South Korean singer (born 1994)

Jeong So-yeon (born May 4, 1994), known mononymously as Soyeon, is a South Korean singer. She debuted in 2014 as the vocalist of the South Korean girl group Laboum. In 2022, she became a member of the project supergroup WSG Wannabe.

== Early life and education ==
Jeong So-yeon was born in Gwangju on May 4, 1994. She attended Gwangju Cultural Middle School. In 2011, Jeong was a contestant on the South Korean television talent show series Superstar K 3, where she appeared with her school friend and fellow K-pop idol Bae Suzy.

== Music career ==

Jeong made her debut in August 2014 as the vocalist of the South Korean girl group Laboum. Aside from her group activities, she has participated in a number of soundtracks for South Korean television series since early in her career.

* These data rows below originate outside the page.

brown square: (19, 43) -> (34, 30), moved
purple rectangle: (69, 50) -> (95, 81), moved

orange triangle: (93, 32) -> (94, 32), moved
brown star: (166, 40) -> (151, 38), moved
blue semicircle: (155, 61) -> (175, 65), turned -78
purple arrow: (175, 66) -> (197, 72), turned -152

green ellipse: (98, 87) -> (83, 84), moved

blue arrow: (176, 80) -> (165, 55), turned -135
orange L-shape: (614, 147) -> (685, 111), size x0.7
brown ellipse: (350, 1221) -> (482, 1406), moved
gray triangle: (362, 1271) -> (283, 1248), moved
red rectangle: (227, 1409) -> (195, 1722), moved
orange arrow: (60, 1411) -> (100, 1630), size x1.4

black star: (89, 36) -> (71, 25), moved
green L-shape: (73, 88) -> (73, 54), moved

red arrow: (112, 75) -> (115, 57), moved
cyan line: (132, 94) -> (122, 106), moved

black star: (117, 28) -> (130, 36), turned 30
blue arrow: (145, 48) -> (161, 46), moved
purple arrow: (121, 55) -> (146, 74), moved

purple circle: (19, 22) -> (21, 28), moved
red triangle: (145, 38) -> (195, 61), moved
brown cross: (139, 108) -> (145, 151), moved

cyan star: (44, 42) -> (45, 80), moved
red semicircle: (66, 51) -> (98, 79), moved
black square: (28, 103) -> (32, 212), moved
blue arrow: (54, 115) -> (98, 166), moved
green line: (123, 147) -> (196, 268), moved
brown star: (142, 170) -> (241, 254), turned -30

She is an active songwriter and has composed songs for both Laboum and other artists, including the title track of Laboum's 2018 single album Between Us.

In 2016, Jeong was a cast member and contestant on the South Korean television singing competition Girl Spirit.

Following the resurgence of Laboum on South Korean music charts after they were featured on the reality/variety television show Hangout with Yoo, Jeong has auditioned on the show to become a member of the project supergroup WSG Wannabe. She successfully passed the audition and became a member of the Gaya-G sub-unit, which went on to claim a first place all-kill on South Korean music charts.

== Discography ==

===Singles===

Title: Year; Peak chart positions; Album
KOR Gaon
Collaborations
"Thank you" (DJ Hanmin, Flawless, and DizzySunn): 2017; —; Non-album singles
"XOXO" (with Parc Jae-jung): 2018; —
"The Prayer" (with Kim Yu-jeong): 2021; —
"—" denotes releases that did not chart or were not released in that region.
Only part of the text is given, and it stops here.